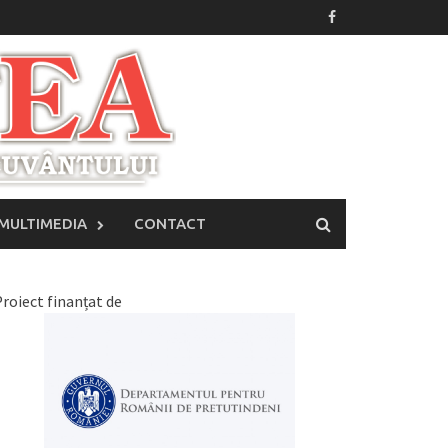
MULTIMEDIA
CONTACT
roiect finanțat de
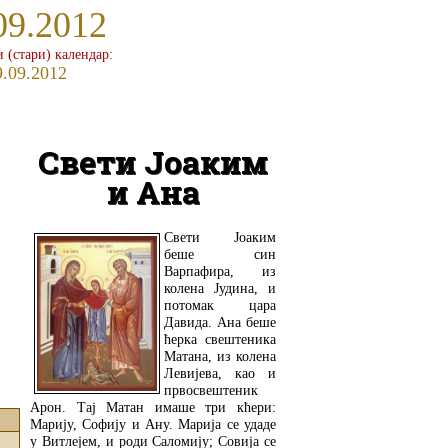
09.2012
и (стари) календар:
9.09.2012
Свети Јоаким
и Ана
Свети Јоаким
беше син
Варпафира, из
колена Јудина, и
потомак цара
Давида. Ана беше
ћерка свештеника
Матана, из колена
Левијева, као и
првосвештеник
Арон. Тај Матан имаше три кћери:
Марију, Софију и Ану. Марија се удаде
у Витлејем, и роди Саломију; Совија се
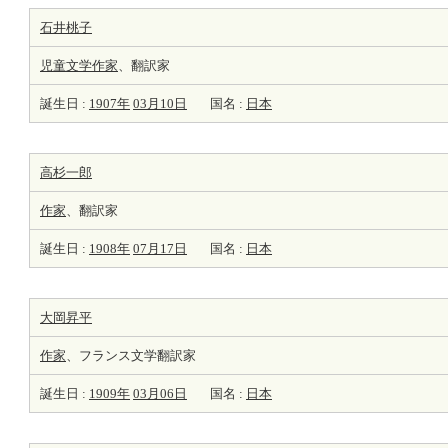
石井桃子
児童文学
作家
、翻訳家
誕生日 :
1907年
03月10日
国名 :
日本
高杉一郎
作家
、翻訳家
誕生日 :
1908年
07月17日
国名 :
日本
大岡昇平
作家
、フランス文学翻訳家
誕生日 :
1909年
03月06日
国名 :
日本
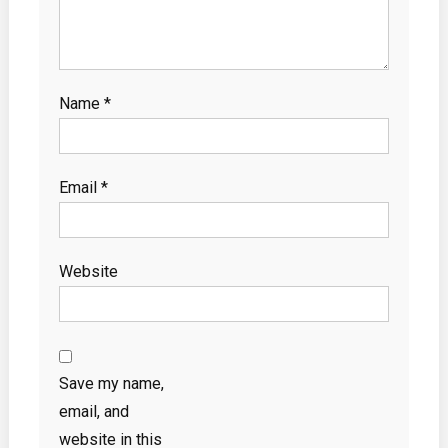
Name
*
Email
*
Website
Save my name,
email, and
website in this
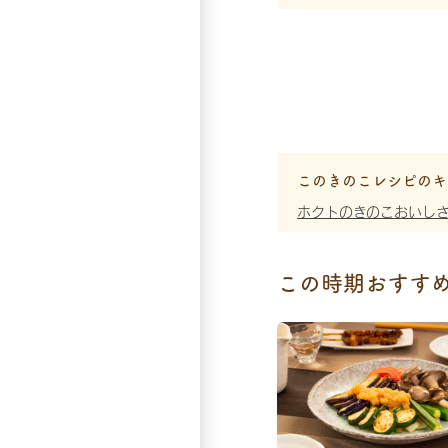
このきのこレシピのキ
ホクトのきのこおいし
この時期おすす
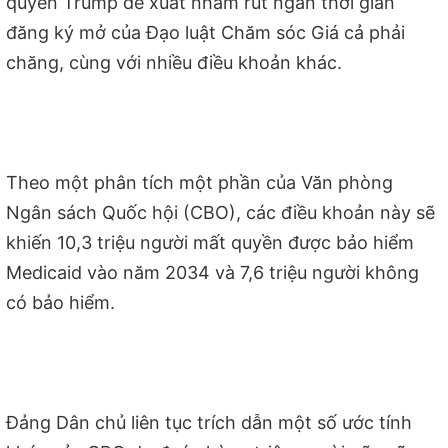
quyền Trump đề xuất nhằm rút ngắn thời gian
đăng ký mở của Đạo luật Chăm sóc Giá cả phải
chăng, cùng với nhiều điều khoản khác.
Theo một phân tích một phần của Văn phòng
Ngân sách Quốc hội (CBO), các điều khoản này sẽ
khiến 10,3 triệu người mất quyền được bảo hiểm
Medicaid vào năm 2034 và 7,6 triệu người không
có bảo hiểm.
Đảng Dân chủ liên tục trích dẫn một số ước tính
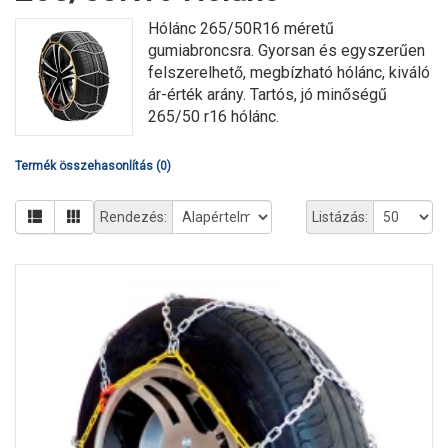
Hólánc 265/50R16 méretű
gumiabroncsra. Gyorsan és egyszerűen
felszerelhető, megbízható hólánc, kiváló
ár-érték arány. Tartós, jó minőségű
265/50 r16 hólánc.
Termék összehasonlítás (0)
Rendezés:
Listázás:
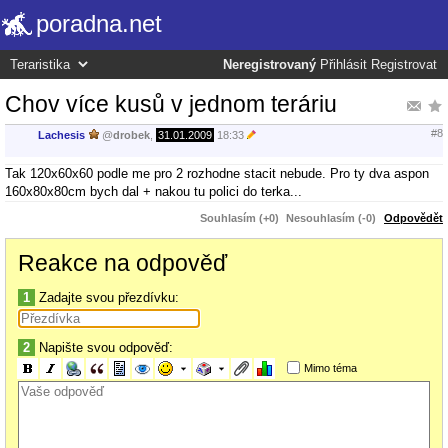
poradna.net
Neregistrovaný
Přihlásit
Registrovat
Chov více kusů v jednom teráriu
#8
Lachesis
@
drobek
,
31.01.2009
18:33
Tak 120x60x60 podle me pro 2 rozhodne stacit nebude. Pro ty dva aspon
160x80x80cm bych dal + nakou tu polici do terka...
Souhlasím (+0)
Nesouhlasím (-0)
Odpovědět
Reakce na odpověď
1
Zadajte svou přezdívku:
2
Napište svou odpověď:
Mimo téma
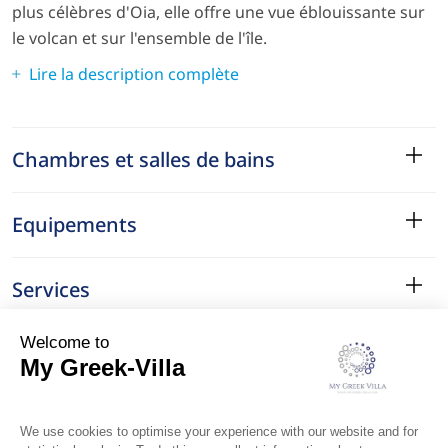
plus célèbres d'Oia, elle offre une vue éblouissante sur
le volcan et sur l'ensemble de l'île.
Lire la description complète
Chambres et salles de bains
Equipements
Services
Le Quartier
Localisation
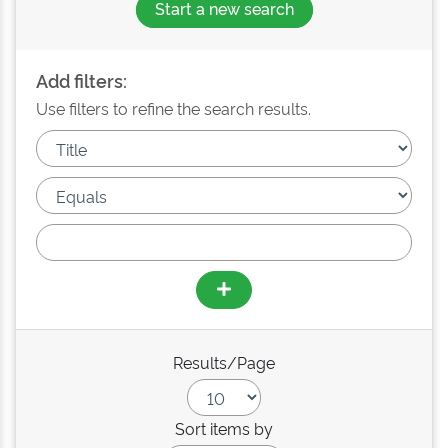
Start a new search
Add filters:
Use filters to refine the search results.
Results/Page
Sort items by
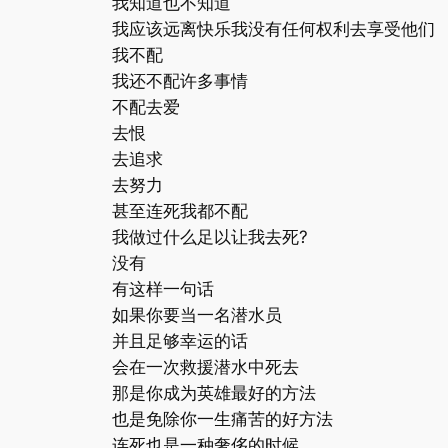
我知道也不知道
我应该远离快乐我没有任何权利去享受他们
我不配
我还不配许多事情
不配去爱
去恨
去追求
去努力
甚至连死我都不配
我做过什么足以让我去死?
没有
有这样一句话
如果你要当一名潜水员
并且足够幸运的话
会在一次救援潜水中死去
那是你成为英雄最好的方法
也是免除你一生痛苦的好方法
连死也是一种奢侈的时候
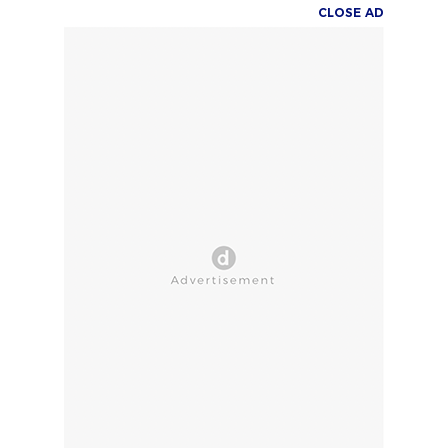
CLOSE AD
# # #
YOUR OBJECTIVE: Please show each line in the records above that contains "filters".

ANSWER TO THE EXERCISE:
Add filters:
Use filters to refine the search results.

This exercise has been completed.